The President was dishonest in framing the U.S. mission merely as fighting in another country’s “civil war.” The U.S. didn’t remain in Afghanistan for 20 years to send women to school or to “nation build.”The core mission was to prevent the country from again becoming a terrorist safe haven. The Taliban’s victory will now attract thousands of young jihadists from around the world, and they will have Americans and the U.S. homeland in their sights. …
Mr. Biden was also dishonest in framing his Afghan decision as a false choice between total withdrawal and sending tens of thousands of troops again. He knows his own advisers, military and civilian, believed they could support the Afghan military with no more than a few thousand troops to supply air power and intelligence.
He also knows the U.S. hasn’t had a single casualty in more than a year in Afghanistan. Even if Mr. Biden was set on withdrawal, he could have done it based on conditions that would have given the Taliban more incentive to negotiate with the government. …

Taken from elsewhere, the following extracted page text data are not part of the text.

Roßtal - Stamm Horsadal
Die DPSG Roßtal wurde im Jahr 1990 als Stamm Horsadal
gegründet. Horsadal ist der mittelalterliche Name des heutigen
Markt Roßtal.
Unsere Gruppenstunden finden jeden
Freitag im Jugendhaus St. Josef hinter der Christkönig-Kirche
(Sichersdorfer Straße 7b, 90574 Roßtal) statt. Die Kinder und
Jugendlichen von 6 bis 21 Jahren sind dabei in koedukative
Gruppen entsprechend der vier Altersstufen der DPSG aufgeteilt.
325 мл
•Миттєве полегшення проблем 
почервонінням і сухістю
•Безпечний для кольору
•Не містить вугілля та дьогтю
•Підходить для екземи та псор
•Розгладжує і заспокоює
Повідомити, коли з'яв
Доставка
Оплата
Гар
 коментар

We had hoped that Mr. Biden would accept some responsibility and explain how he would fix this mess. He did none of that, making it clear that he himself is the main architect of this needless American surrender. It does not bode well for the rest of his Presidency.

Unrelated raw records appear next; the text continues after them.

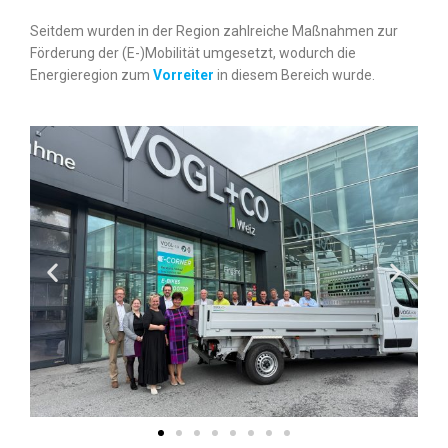
Seitdem wurden in der Region zahlreiche Maßnahmen zur
Förderung der (E-)Mobilität umgesetzt, wodurch die
Energieregion zum
Vorreiter
in diesem Bereich wurde.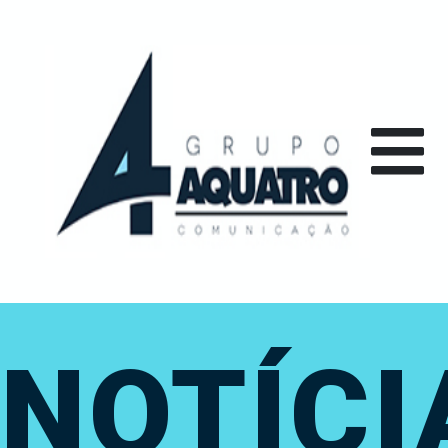
NOTÍCI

I predict the word “Carteresque” will now come into vogue.
Still a chance for hostages in Kabul. Steve Sailer:
There are several thousand American citizens in Afghanistan right now. It’s possible that the Taliban, who have so far been trying to behave like a more mature, prudent organization than the puerile extremists who ran Afghanistan two decades ago, will oversee an organized evacuation that brings them credit in the eyes of the world.
Yet, it’s also possible that a hotheaded faction among the victors might carry out reprisals, rather like how in neighboring Iran in 1979, student radicals organized the taking of the U.S. Embassy staff hostage without first informing the Ayatollah Khomeini, who, upon seeing how popular it was, then endorsed it.
The Americans were always the invaders. Sure, the Taliban were criminally negligent accessories to 9/11 by hosting Osama bin Laden (although no evidence has since emerged that they knew of this specific enormity ahead of time). So, the U.S. had every right to engage in a butcher-and-bolt punitive expedition to overthrow the Kabul regime, which we succeeded in doing in a couple of months.
But then we hung around for twenty years trying to make ourselves popular. Of course, in a country teeming with young men (Afghanistan has the highest birth rate outside of sub-Saharan Africa), being an outsider roaring around on their home turf in our Mine-Resistant Ambush Protected (MRAP) vehicles is no way to make us loved. So, among the youth of the dominant Pashtun tribe, the Taliban tended to recruit the patriots while we wound up with the parasites. …
But why didn’t self-interested Afghans at least want to be on our side in the long run? Because the Afghans knew we always had our own, much nicer country that we will eventually go home to, leaving them to the Taliban. As a rebel commander told an American in 2006, “You have all the clocks, but we have all the time.”